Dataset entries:
——
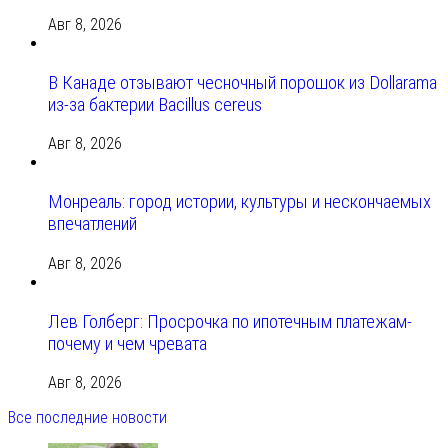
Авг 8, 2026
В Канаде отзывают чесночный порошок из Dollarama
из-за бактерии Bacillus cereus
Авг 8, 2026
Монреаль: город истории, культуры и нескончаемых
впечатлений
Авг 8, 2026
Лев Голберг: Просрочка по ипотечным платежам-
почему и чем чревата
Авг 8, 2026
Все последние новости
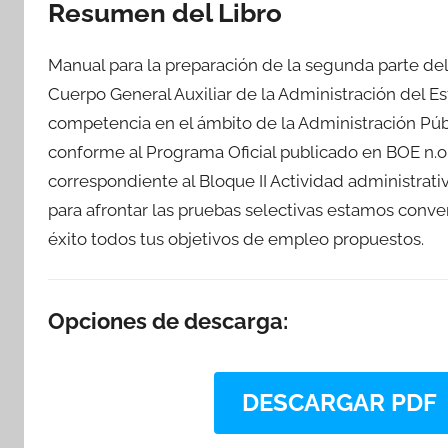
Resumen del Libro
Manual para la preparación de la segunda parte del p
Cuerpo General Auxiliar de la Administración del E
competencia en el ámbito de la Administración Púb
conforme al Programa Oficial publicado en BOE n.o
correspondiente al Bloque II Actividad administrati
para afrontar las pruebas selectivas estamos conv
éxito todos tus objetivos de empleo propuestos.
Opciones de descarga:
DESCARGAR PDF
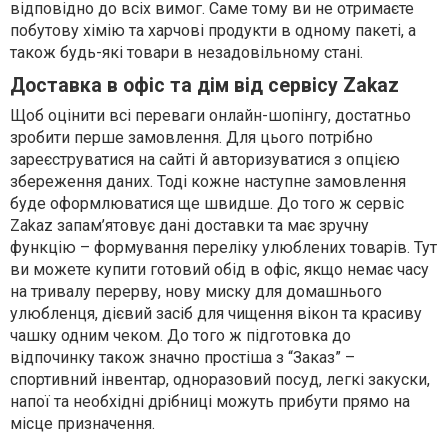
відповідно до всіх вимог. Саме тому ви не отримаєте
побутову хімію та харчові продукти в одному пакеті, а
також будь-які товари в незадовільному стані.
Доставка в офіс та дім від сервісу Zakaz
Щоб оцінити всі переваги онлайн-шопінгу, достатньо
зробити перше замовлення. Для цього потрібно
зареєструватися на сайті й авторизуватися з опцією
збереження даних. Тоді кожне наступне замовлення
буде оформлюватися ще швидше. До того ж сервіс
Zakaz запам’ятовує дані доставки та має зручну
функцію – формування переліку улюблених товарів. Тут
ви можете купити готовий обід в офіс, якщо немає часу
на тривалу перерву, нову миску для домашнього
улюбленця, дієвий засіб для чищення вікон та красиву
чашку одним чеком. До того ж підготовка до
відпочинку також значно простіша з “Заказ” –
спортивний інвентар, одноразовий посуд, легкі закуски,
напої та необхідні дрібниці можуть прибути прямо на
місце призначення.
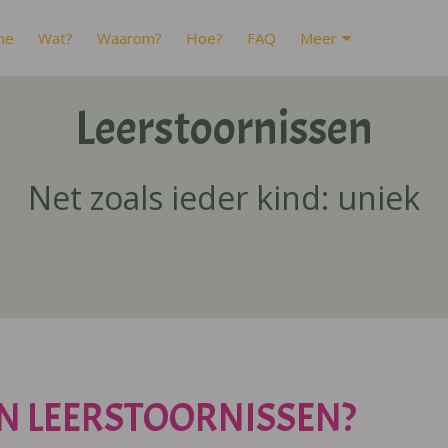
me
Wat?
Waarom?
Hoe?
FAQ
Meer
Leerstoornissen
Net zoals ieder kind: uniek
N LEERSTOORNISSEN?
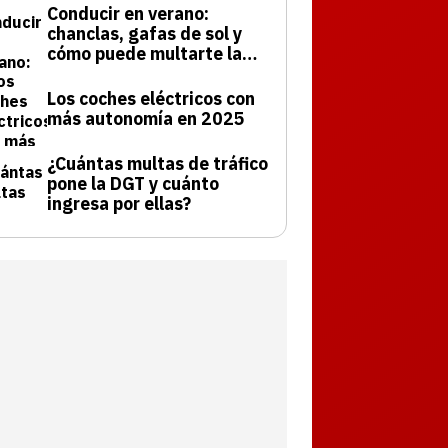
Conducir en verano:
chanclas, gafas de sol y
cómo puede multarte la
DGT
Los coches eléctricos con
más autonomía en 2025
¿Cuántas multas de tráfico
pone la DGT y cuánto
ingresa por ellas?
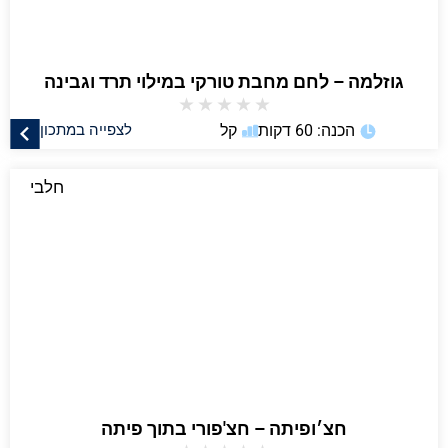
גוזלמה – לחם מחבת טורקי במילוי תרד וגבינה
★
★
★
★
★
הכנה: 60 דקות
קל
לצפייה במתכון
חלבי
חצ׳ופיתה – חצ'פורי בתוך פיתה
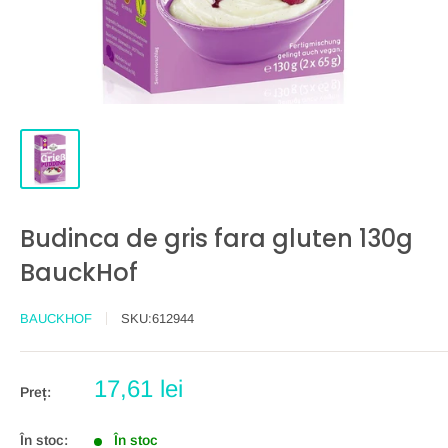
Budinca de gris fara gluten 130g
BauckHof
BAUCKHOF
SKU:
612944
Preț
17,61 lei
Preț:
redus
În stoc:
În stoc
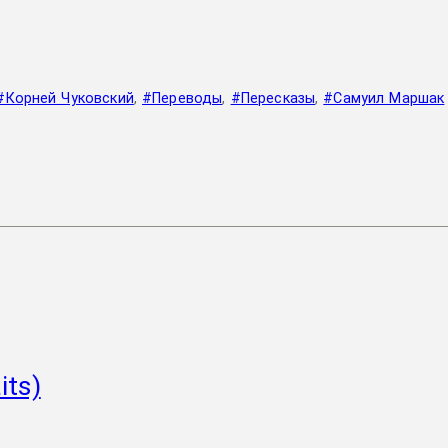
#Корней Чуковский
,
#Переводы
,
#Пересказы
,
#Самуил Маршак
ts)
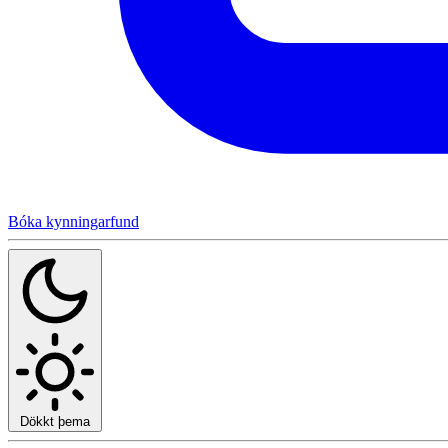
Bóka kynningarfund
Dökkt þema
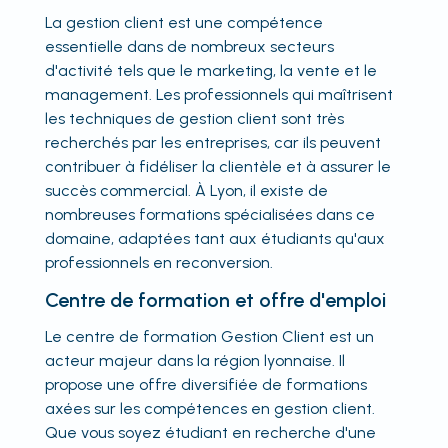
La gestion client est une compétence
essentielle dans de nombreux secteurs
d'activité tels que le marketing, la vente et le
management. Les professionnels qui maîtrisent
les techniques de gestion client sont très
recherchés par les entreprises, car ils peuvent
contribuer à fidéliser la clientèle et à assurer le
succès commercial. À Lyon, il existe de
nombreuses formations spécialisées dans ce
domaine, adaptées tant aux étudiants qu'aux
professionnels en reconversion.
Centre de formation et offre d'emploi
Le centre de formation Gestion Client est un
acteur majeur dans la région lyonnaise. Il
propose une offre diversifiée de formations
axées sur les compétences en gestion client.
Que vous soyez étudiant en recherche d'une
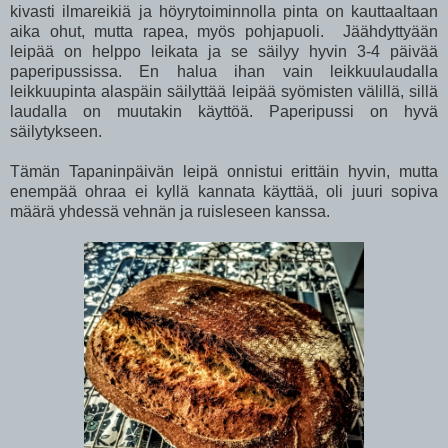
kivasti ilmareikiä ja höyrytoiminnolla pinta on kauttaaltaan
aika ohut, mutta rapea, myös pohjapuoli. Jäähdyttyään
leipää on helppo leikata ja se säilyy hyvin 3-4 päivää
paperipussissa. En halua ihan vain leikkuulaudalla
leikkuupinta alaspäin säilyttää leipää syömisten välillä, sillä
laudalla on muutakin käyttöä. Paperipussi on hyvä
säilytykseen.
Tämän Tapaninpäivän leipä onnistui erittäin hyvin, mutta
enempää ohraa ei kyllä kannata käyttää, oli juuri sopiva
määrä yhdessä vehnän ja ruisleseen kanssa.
——
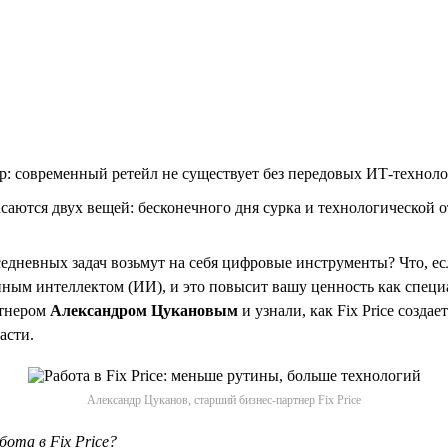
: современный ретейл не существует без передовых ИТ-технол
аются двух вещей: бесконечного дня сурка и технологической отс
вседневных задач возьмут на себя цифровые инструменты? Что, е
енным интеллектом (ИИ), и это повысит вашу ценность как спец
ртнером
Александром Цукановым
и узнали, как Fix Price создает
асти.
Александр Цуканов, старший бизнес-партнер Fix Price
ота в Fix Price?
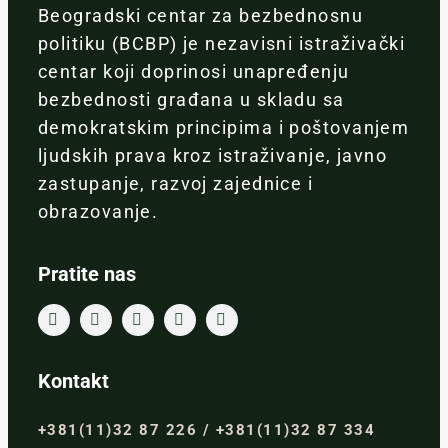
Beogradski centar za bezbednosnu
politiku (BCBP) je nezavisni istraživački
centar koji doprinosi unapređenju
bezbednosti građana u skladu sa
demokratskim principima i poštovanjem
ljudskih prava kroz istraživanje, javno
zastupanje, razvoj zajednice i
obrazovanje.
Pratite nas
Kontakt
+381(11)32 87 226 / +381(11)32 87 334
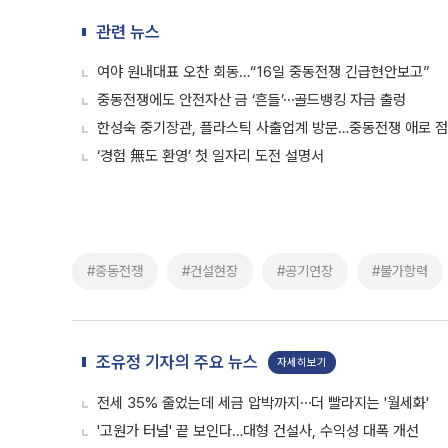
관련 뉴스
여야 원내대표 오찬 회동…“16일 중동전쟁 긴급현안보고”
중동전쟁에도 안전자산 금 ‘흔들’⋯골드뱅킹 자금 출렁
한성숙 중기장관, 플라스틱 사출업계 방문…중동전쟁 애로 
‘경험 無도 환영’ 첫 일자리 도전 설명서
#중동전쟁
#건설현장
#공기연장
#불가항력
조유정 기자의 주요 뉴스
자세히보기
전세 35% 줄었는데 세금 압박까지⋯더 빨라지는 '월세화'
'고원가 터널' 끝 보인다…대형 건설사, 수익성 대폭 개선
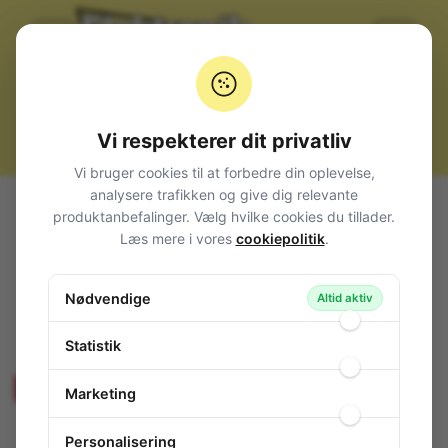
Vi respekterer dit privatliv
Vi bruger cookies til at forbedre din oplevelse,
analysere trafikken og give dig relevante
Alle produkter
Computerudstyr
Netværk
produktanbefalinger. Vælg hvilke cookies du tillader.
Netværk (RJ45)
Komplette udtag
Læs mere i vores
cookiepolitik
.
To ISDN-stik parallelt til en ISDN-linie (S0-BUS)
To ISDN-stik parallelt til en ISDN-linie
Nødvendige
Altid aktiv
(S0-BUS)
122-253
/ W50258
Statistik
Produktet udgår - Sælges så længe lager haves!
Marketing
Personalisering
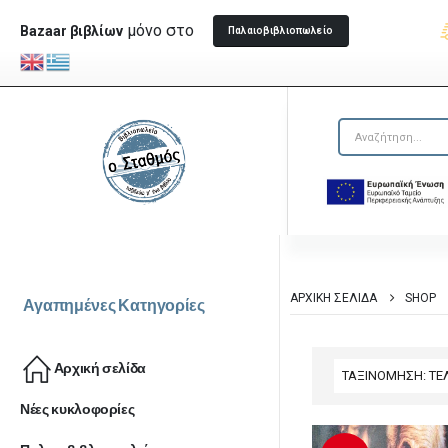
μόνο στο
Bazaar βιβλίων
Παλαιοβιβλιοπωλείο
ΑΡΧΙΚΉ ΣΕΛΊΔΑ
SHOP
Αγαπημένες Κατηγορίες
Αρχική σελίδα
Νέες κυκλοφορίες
——
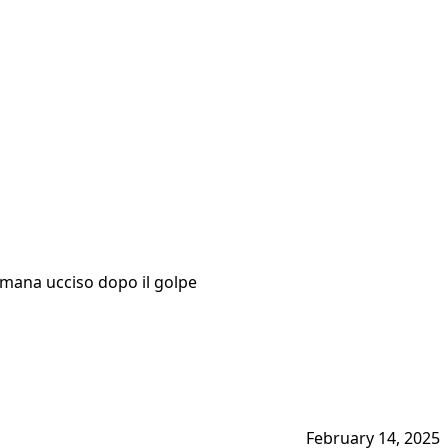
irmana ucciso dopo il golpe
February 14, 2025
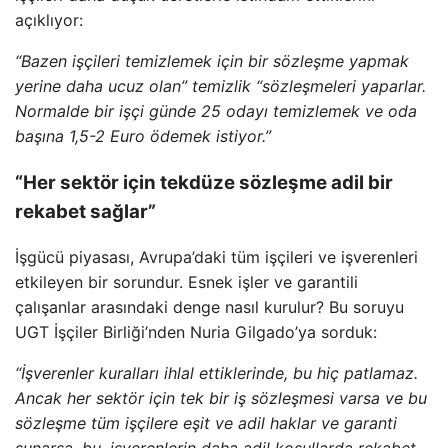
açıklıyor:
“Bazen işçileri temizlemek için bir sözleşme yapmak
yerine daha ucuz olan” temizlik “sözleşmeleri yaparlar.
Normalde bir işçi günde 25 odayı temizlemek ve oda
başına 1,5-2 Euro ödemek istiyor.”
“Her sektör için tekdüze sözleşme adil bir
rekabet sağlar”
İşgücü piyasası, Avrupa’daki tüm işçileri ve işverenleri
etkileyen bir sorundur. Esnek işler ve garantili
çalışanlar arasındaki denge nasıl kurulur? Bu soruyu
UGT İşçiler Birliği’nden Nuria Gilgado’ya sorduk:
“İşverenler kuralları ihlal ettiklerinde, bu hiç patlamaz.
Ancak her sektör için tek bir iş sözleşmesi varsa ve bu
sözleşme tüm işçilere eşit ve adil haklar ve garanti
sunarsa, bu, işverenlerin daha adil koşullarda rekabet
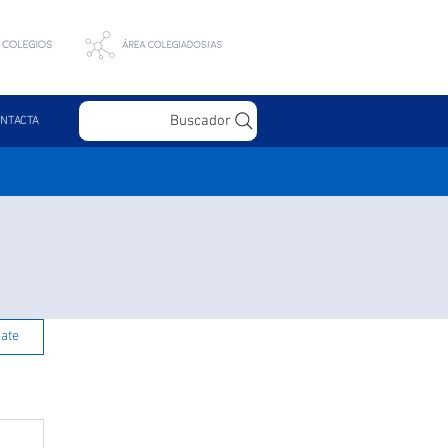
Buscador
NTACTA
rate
——
▶ Task item: From the entries above, copy exactly the lines starting at the one with "Læs mere i vores" and stopping at the one with "Νέες κυκλοφορίες", keeping both ends. Drop the pictures.

▶ Expected answer:
Læs mere i vores
cookiepolitik
.
To ISDN-stik parallelt til en ISDN-linie (S0-BUS)
To ISDN-stik parallelt til en ISDN-linie
Nødvendige
Altid aktiv
(S0-BUS)
122-253
/ W50258
Statistik
Produktet udgår - Sælges så længe lager haves!
Marketing
Personalisering
μόνο στο
Bazaar βιβλίων
Παλαιοβιβλιοπωλείο
ΑΡΧΙΚΉ ΣΕΛΊΔΑ
SHOP
Αγαπημένες Κατηγορίες
Αρχική σελίδα
Νέες κυκλοφορίες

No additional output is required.